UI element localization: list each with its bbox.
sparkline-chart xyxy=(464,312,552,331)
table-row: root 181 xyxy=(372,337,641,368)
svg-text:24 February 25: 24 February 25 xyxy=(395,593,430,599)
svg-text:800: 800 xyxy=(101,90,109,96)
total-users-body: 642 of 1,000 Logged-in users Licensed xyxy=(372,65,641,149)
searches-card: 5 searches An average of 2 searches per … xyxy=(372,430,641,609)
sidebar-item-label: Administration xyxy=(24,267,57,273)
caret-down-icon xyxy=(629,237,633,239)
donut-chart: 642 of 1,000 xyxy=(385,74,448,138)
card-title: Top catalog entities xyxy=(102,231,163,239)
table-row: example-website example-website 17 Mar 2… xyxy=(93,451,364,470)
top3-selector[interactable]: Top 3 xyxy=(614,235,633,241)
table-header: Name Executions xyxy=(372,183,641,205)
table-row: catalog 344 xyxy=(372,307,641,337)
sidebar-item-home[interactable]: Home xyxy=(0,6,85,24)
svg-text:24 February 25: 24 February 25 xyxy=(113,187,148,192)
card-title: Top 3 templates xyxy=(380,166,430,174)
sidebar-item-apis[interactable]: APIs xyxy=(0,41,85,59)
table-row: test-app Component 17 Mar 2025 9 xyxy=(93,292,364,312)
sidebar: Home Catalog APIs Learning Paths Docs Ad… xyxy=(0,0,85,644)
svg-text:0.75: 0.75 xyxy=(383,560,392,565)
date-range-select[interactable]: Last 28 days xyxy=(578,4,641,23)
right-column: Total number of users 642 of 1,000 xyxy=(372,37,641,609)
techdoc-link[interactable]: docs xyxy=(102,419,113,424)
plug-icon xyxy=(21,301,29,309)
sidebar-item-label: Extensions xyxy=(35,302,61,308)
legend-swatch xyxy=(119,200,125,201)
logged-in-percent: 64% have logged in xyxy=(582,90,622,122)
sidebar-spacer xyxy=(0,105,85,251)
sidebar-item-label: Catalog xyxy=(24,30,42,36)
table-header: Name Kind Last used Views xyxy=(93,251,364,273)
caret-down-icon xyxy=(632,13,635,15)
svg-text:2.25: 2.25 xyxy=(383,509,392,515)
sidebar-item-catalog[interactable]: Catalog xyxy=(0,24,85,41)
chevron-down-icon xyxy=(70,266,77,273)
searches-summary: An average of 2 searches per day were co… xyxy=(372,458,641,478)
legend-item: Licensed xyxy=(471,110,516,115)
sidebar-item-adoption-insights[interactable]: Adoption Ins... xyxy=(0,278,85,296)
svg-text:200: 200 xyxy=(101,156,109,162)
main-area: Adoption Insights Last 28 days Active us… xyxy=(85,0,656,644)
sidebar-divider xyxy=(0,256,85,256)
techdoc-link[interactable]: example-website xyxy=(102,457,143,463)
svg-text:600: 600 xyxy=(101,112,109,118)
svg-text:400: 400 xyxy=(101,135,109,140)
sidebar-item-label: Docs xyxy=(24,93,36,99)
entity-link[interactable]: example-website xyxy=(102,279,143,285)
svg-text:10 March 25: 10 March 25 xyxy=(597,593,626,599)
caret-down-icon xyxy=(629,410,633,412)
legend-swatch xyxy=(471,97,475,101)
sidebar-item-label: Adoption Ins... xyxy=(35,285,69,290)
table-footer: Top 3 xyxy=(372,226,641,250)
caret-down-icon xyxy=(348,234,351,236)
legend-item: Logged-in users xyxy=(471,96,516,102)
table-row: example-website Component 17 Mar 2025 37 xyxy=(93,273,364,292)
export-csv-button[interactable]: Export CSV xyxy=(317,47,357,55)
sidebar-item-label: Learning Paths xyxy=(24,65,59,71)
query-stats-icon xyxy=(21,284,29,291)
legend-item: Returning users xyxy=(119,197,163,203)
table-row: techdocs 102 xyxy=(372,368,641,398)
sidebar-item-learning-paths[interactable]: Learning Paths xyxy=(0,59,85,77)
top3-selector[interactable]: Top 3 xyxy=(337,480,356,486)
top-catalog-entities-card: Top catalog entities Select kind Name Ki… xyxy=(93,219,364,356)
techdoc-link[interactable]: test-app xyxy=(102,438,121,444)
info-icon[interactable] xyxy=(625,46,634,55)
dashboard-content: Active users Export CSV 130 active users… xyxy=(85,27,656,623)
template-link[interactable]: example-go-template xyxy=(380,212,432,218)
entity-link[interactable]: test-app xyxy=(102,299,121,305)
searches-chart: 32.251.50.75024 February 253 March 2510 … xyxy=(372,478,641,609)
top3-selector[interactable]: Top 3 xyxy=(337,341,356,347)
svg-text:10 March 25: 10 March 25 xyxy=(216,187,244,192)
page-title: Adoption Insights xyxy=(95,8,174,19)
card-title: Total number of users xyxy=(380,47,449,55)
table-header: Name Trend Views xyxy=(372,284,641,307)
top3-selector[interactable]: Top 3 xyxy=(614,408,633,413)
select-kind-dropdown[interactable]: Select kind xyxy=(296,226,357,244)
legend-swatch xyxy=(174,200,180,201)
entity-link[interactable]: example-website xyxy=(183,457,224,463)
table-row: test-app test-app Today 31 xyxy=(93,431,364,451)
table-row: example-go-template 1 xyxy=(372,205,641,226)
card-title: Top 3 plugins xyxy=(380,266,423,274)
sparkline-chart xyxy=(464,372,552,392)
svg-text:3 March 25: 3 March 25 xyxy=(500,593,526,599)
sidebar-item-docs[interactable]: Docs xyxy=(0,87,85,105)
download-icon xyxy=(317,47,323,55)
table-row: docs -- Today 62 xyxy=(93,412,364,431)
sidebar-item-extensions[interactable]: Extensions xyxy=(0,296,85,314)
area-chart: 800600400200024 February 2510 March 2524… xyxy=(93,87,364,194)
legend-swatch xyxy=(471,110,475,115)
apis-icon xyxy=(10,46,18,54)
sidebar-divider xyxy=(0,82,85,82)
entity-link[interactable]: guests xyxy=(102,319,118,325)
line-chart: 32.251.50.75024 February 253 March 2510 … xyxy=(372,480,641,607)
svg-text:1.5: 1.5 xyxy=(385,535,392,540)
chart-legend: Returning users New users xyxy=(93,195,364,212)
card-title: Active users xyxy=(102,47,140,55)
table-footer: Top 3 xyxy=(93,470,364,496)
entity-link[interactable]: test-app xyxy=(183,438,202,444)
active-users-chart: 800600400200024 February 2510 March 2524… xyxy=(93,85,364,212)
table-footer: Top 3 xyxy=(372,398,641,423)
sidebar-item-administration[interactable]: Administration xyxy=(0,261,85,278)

▶ Goal of the exercise: Word for word, copy out the data.

▶ Exercise response:
UI element localization: list each with its bbox.
sparkline-chart xyxy=(464,312,552,331)
table-row: root 181 xyxy=(372,337,641,368)
svg-text:24 February 25: 24 February 25 xyxy=(395,593,430,599)
svg-text:800: 800 xyxy=(101,90,109,96)
total-users-body: 642 of 1,000 Logged-in users Licensed xyxy=(372,65,641,149)
searches-card: 5 searches An average of 2 searches per … xyxy=(372,430,641,609)
sidebar-item-label: Administration xyxy=(24,267,57,273)
caret-down-icon xyxy=(629,237,633,239)
donut-chart: 642 of 1,000 xyxy=(385,74,448,138)
card-title: Top catalog entities xyxy=(102,231,163,239)
table-row: example-website example-website 17 Mar 2… xyxy=(93,451,364,470)
top3-selector[interactable]: Top 3 xyxy=(614,235,633,241)
table-header: Name Executions xyxy=(372,183,641,205)
table-row: catalog 344 xyxy=(372,307,641,337)
sidebar-item-home[interactable]: Home xyxy=(0,6,85,24)
svg-text:24 February 25: 24 February 25 xyxy=(113,187,148,192)
card-title: Top 3 templates xyxy=(380,166,430,174)
sidebar-item-apis[interactable]: APIs xyxy=(0,41,85,59)
table-row: test-app Component 17 Mar 2025 9 xyxy=(93,292,364,312)
sidebar: Home Catalog APIs Learning Paths Docs Ad… xyxy=(0,0,85,644)
svg-text:0.75: 0.75 xyxy=(383,560,392,565)
date-range-select[interactable]: Last 28 days xyxy=(578,4,641,23)
right-column: Total number of users 642 of 1,000 xyxy=(372,37,641,609)
techdoc-link[interactable]: docs xyxy=(102,419,113,424)
plug-icon xyxy=(21,301,29,309)
sidebar-item-label: Extensions xyxy=(35,302,61,308)
legend-swatch xyxy=(119,200,125,201)
logged-in-percent: 64% have logged in xyxy=(582,90,622,122)
sidebar-spacer xyxy=(0,105,85,251)
sidebar-item-label: Catalog xyxy=(24,30,42,36)
table-header: Name Kind Last used Views xyxy=(93,251,364,273)
caret-down-icon xyxy=(632,13,635,15)
svg-text:2.25: 2.25 xyxy=(383,509,392,515)
sidebar-item-catalog[interactable]: Catalog xyxy=(0,24,85,41)
chevron-down-icon xyxy=(70,266,77,273)
searches-summary: An average of 2 searches per day were co… xyxy=(372,458,641,478)
legend-item: Licensed xyxy=(471,110,516,115)
sidebar-item-adoption-insights[interactable]: Adoption Ins... xyxy=(0,278,85,296)
svg-text:200: 200 xyxy=(101,156,109,162)
main-area: Adoption Insights Last 28 days Active us… xyxy=(85,0,656,644)
sidebar-divider xyxy=(0,256,85,256)
techdoc-link[interactable]: example-website xyxy=(102,457,143,463)
svg-text:600: 600 xyxy=(101,112,109,118)
svg-text:400: 400 xyxy=(101,135,109,140)
sidebar-item-label: Docs xyxy=(24,93,36,99)
entity-link[interactable]: example-website xyxy=(102,279,143,285)
svg-text:10 March 25: 10 March 25 xyxy=(597,593,626,599)
caret-down-icon xyxy=(629,410,633,412)
legend-swatch xyxy=(471,97,475,101)
sidebar-item-label: Adoption Ins... xyxy=(35,285,69,290)
table-footer: Top 3 xyxy=(372,226,641,250)
caret-down-icon xyxy=(348,234,351,236)
legend-item: Logged-in users xyxy=(471,96,516,102)
table-row: example-website Component 17 Mar 2025 37 xyxy=(93,273,364,292)
export-csv-button[interactable]: Export CSV xyxy=(317,47,357,55)
sidebar-item-label: Learning Paths xyxy=(24,65,59,71)
query-stats-icon xyxy=(21,284,29,291)
legend-item: Returning users xyxy=(119,197,163,203)
table-row: techdocs 102 xyxy=(372,368,641,398)
sidebar-item-learning-paths[interactable]: Learning Paths xyxy=(0,59,85,77)
top3-selector[interactable]: Top 3 xyxy=(337,480,356,486)
top-catalog-entities-card: Top catalog entities Select kind Name Ki… xyxy=(93,219,364,356)
techdoc-link[interactable]: test-app xyxy=(102,438,121,444)
info-icon[interactable] xyxy=(625,46,634,55)
dashboard-content: Active users Export CSV 130 active users… xyxy=(85,27,656,623)
template-link[interactable]: example-go-template xyxy=(380,212,432,218)
entity-link[interactable]: test-app xyxy=(102,299,121,305)
searches-chart: 32.251.50.75024 February 253 March 2510 … xyxy=(372,478,641,609)
top3-selector[interactable]: Top 3 xyxy=(337,341,356,347)
svg-text:10 March 25: 10 March 25 xyxy=(216,187,244,192)
page-title: Adoption Insights xyxy=(95,8,174,19)
card-title: Total number of users xyxy=(380,47,449,55)
table-header: Name Trend Views xyxy=(372,284,641,307)
top3-selector[interactable]: Top 3 xyxy=(614,408,633,413)
select-kind-dropdown[interactable]: Select kind xyxy=(296,226,357,244)
legend-swatch xyxy=(174,200,180,201)
entity-link[interactable]: example-website xyxy=(183,457,224,463)
table-row: test-app test-app Today 31 xyxy=(93,431,364,451)
table-row: example-go-template 1 xyxy=(372,205,641,226)
card-title: Top 3 plugins xyxy=(380,266,423,274)
sparkline-chart xyxy=(464,372,552,392)
svg-text:3 March 25: 3 March 25 xyxy=(500,593,526,599)
sidebar-item-docs[interactable]: Docs xyxy=(0,87,85,105)
download-icon xyxy=(317,47,323,55)
table-row: docs -- Today 62 xyxy=(93,412,364,431)
sidebar-item-extensions[interactable]: Extensions xyxy=(0,296,85,314)
area-chart: 800600400200024 February 2510 March 2524… xyxy=(93,87,364,194)
legend-swatch xyxy=(471,110,475,115)
apis-icon xyxy=(10,46,18,54)
sidebar-divider xyxy=(0,82,85,82)
entity-link[interactable]: guests xyxy=(102,319,118,325)
line-chart: 32.251.50.75024 February 253 March 2510 … xyxy=(372,480,641,607)
svg-text:1.5: 1.5 xyxy=(385,535,392,540)
chart-legend: Returning users New users xyxy=(93,195,364,212)
card-title: Active users xyxy=(102,47,140,55)
table-footer: Top 3 xyxy=(93,470,364,496)
entity-link[interactable]: test-app xyxy=(183,438,202,444)
active-users-chart: 800600400200024 February 2510 March 2524… xyxy=(93,85,364,212)
table-footer: Top 3 xyxy=(372,398,641,423)
sidebar-item-administration[interactable]: Administration xyxy=(0,261,85,278)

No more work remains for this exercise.